Chi ha seguito la lunga giornata parlamentare e il dibattito al Senato e alla Camera ne avrà tratto motivi di sconforto sul futuro della legislatura. L'opposizione preferisce vedere solo l'agonia del governo e denunciare l'impossibilità per il presidente del Consiglio di andare avanti con un voto o due di maggioranza. È legittimo, ma non è tutta la verità.

Prova ne sia che la discussione di ieri è stata ricca di tensione e di emotività, a tratti quasi drammatica, eppure in nessun momento è riuscita a indicare il profilo di un governo alternativo a quello, pur sfilacciato, guidato da Berlusconi. Ne deriva che la giornata di oggi fotograferà, sì, con il voto questa fragilità, forse dimostrerà che la maggioranza, almeno a Montecitorio, si è dissolta. Ma ci sono ragionevoli possibilità che la morte del governo, se davvero avverrà, segni non tanto la fine politica di Berlusconi, quanto la crisi irreversibile di una legislatura ormai esaurita.
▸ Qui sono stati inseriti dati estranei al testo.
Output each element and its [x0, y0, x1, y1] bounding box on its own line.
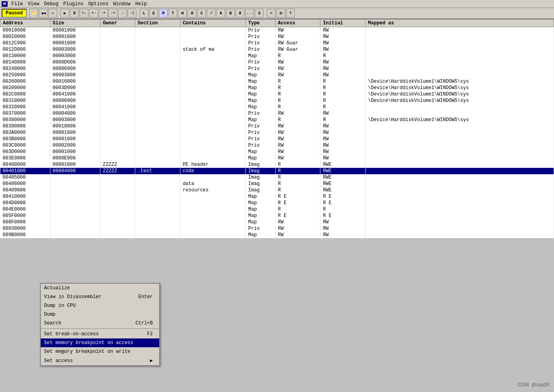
table-row[interactable]: 0001000000001000PrivRWRW: [0, 27, 554, 34]
table-row[interactable]: 009B0000MapRWRW: [0, 232, 554, 238]
table-cell: [366, 225, 554, 232]
table-row[interactable]: 003A000000001000PrivRWRW: [0, 129, 554, 136]
table-row[interactable]: 00930000PrivRWRW: [0, 225, 554, 232]
menu-window[interactable]: Window: [111, 0, 133, 8]
table-row[interactable]: 00410000MapR ER E: [0, 193, 554, 200]
exec-button[interactable]: E: [149, 9, 158, 18]
table-cell: Priv: [246, 59, 275, 66]
execute-button[interactable]: →|: [128, 9, 136, 18]
table-row[interactable]: 0039000000010000PrivRWRW: [0, 123, 554, 129]
options1-button[interactable]: ≡: [267, 9, 276, 18]
ctx-dump[interactable]: Dump: [41, 310, 159, 319]
table-cell: [100, 104, 135, 110]
callstack-button[interactable]: K: [216, 9, 225, 18]
cpu-button[interactable]: C: [197, 9, 206, 18]
table-row[interactable]: 005F0000MapR ER E: [0, 213, 554, 219]
table-cell: RW: [275, 155, 320, 161]
source-button[interactable]: S: [255, 9, 264, 18]
step-in-button[interactable]: +↓: [80, 9, 88, 18]
table-cell: RW: [275, 129, 320, 136]
options2-button[interactable]: ⊞: [276, 9, 285, 18]
step-out-button[interactable]: ↑+: [99, 9, 108, 18]
table-cell: 00140000: [0, 59, 50, 66]
menu-plugins[interactable]: Plugins: [61, 0, 86, 8]
table-row[interactable]: 00409000resourcesImagRRWE: [0, 187, 554, 193]
table-row[interactable]: 0002000000001000PrivRWRW: [0, 34, 554, 40]
close-button[interactable]: ✕: [48, 9, 57, 18]
table-row[interactable]: 0040000000001000ZZZZZPE headerImagRRWE: [0, 161, 554, 168]
ctx-memory-bp-write[interactable]: Set memory breakpoint on write: [41, 347, 159, 356]
table-row[interactable]: 0024000000006000PrivRWRW: [0, 66, 554, 72]
table-cell: R E: [320, 193, 366, 200]
ctx-actualize[interactable]: Actualize: [41, 284, 159, 293]
table-row[interactable]: 0013000000003000MapRR: [0, 53, 554, 59]
table-row[interactable]: 0040100000004000ZZZZZ.textcodeImagRRWE: [0, 168, 554, 174]
table-row[interactable]: 003B000000001000PrivRWRW: [0, 136, 554, 142]
log-button[interactable]: L: [140, 9, 148, 18]
table-cell: R: [275, 161, 320, 168]
table-row[interactable]: 003E00000000E000MapRWRW: [0, 155, 554, 161]
help-button[interactable]: ?: [286, 9, 295, 18]
table-row[interactable]: 003D000000001000MapRWRW: [0, 149, 554, 155]
table-row[interactable]: 002800000003D000MapRR\Device\HarddiskVol…: [0, 85, 554, 91]
table-cell: [180, 142, 246, 149]
table-row[interactable]: 002C000000041000MapRR\Device\HarddiskVol…: [0, 91, 554, 98]
table-row[interactable]: 004E0000MapRR: [0, 206, 554, 213]
table-row[interactable]: 008F0000MapRWRW: [0, 219, 554, 225]
table-cell: RW: [320, 149, 366, 155]
windows-button[interactable]: W: [178, 9, 187, 18]
handles-button[interactable]: H: [188, 9, 196, 18]
menu-view[interactable]: View: [25, 0, 42, 8]
table-row[interactable]: 0038000000003000MapRR\Device\HarddiskVol…: [0, 117, 554, 123]
step-back-button[interactable]: ↓+: [108, 9, 117, 18]
table-cell: [180, 225, 246, 232]
table-row[interactable]: 00405000ImagRRWE: [0, 174, 554, 181]
table-cell: Map: [246, 200, 275, 206]
table-cell: [100, 66, 135, 72]
table-cell: Priv: [246, 34, 275, 40]
threads-button[interactable]: T: [168, 9, 177, 18]
table-cell: [135, 72, 180, 78]
ctx-break-on-access[interactable]: Set break-on-access F2: [41, 330, 159, 338]
references-button[interactable]: R: [236, 9, 244, 18]
runtrace-button[interactable]: ...: [245, 9, 254, 18]
table-row[interactable]: 0025000000003000MapRWRW: [0, 72, 554, 78]
table-row[interactable]: 001400000000D000PrivRWRW: [0, 59, 554, 66]
step-over-button[interactable]: +→: [89, 9, 98, 18]
table-cell: 008F0000: [0, 219, 50, 225]
table-row[interactable]: 0032000000041000MapRR: [0, 104, 554, 110]
table-cell: [100, 142, 135, 149]
table-cell: [366, 34, 554, 40]
table-row[interactable]: 003C000000002000PrivRWRW: [0, 142, 554, 149]
table-cell: RW: [275, 142, 320, 149]
pause-button[interactable]: ⏸: [70, 9, 79, 18]
patches-button[interactable]: /: [207, 9, 216, 18]
animate-button[interactable]: →: [118, 9, 127, 18]
table-row[interactable]: 004D0000MapR ER E: [0, 200, 554, 206]
run-button[interactable]: ▶: [60, 9, 69, 18]
open-button[interactable]: 📁: [29, 9, 38, 18]
table-cell: [366, 193, 554, 200]
table-cell: \Device\HarddiskVolume1\WINDOWS\sys: [366, 78, 554, 85]
breakpoints-button[interactable]: B: [226, 9, 235, 18]
ctx-view-disassembler[interactable]: View in Disassembler Enter: [41, 293, 159, 301]
context-menu: Actualize View in Disassembler Enter Dum…: [40, 283, 160, 366]
table-cell: R: [275, 206, 320, 213]
ctx-set-access[interactable]: Set access ▶: [41, 356, 159, 365]
rewind-button[interactable]: ◀◀: [39, 9, 48, 18]
menu-help[interactable]: Help: [133, 0, 149, 8]
ctx-dump-cpu[interactable]: Dump in CPU: [41, 301, 159, 310]
memory-button[interactable]: M: [159, 9, 168, 18]
table-row[interactable]: 0026000000016000MapRR\Device\HarddiskVol…: [0, 78, 554, 85]
menu-debug[interactable]: Debug: [42, 0, 61, 8]
table-row[interactable]: 0031000000006000MapRR\Device\HarddiskVol…: [0, 98, 554, 104]
menu-file[interactable]: File: [9, 0, 26, 8]
table-row[interactable]: 0037000000004000PrivRWRW: [0, 110, 554, 117]
ctx-memory-bp-access[interactable]: Set memory breakpoint on access: [41, 338, 159, 347]
table-row[interactable]: 0012C00000001000PrivRW GuarRW: [0, 40, 554, 46]
table-cell: 00010000: [50, 123, 100, 129]
ctx-search[interactable]: Search Ctrl+B: [41, 319, 159, 328]
table-row[interactable]: 0012D00000003000stack of maPrivRW GuarRW: [0, 46, 554, 53]
menu-options[interactable]: Options: [86, 0, 111, 8]
table-row[interactable]: 00406000dataImagRRWE: [0, 181, 554, 187]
Allo stato delle cose resta molto difficile fare previsioni. L'impressione è che Berlusconi sia in grado nonostante tutto di ottenere la fiducia, sia pure con un margine minimo. Dopodiché resta il problema di quale uso vorrà fare del voto. Il presidente del Consiglio, nella cornice del suo discorso dai toni distesi, quasi privo di asprezze polemiche, non è stato convincente quando ha riproposto la vecchia tesi del «patto di legislatura fra i moderati». Questa mezza apertura a Casini e ai finiani dubbiosi è apparsa una mossa di maniera. Voleva dare l'idea di una riconciliazione, di una ricomposizione possibile del centrodestra in vista di una scommessa politica sull'immediato futuro. Ma la realtà è assai meno rosea.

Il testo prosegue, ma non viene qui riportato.